INFORMATION:
=== Section Start ===
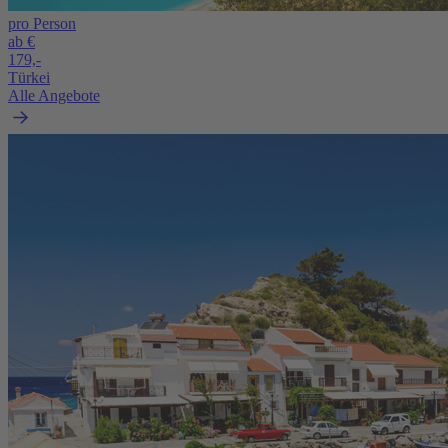
pro Person
ab €
179,-
Türkei
Alle Angebote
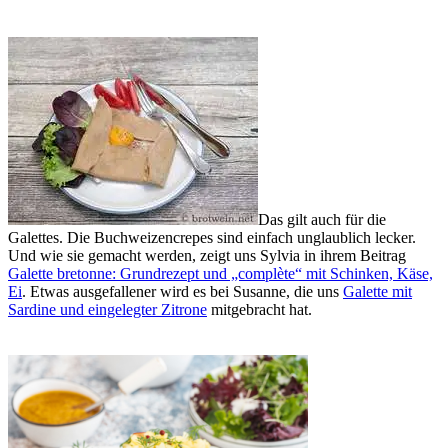
Das gilt auch für die
Galettes. Die Buchweizencrepes sind einfach unglaublich lecker.
Und wie sie gemacht werden, zeigt uns Sylvia in ihrem Beitrag
Galette bretonne: Grundrezept und „complète“ mit Schinken, Käse,
Ei
. Etwas ausgefallener wird es bei Susanne, die uns
Galette mit
Sardine und eingelegter Zitrone
mitgebracht hat.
=== Section End ===
EXERCISE AIM:
Reproduce exactly the line that holds "Galettes. Die Buchweizencrepes", then every line after it, ending with the final line of the records above.

WRITTEN REPLY:
Galettes. Die Buchweizencrepes sind einfach unglaublich lecker.
Und wie sie gemacht werden, zeigt uns Sylvia in ihrem Beitrag
Galette bretonne: Grundrezept und „complète“ mit Schinken, Käse,
Ei
. Etwas ausgefallener wird es bei Susanne, die uns
Galette mit
Sardine und eingelegter Zitrone
mitgebracht hat.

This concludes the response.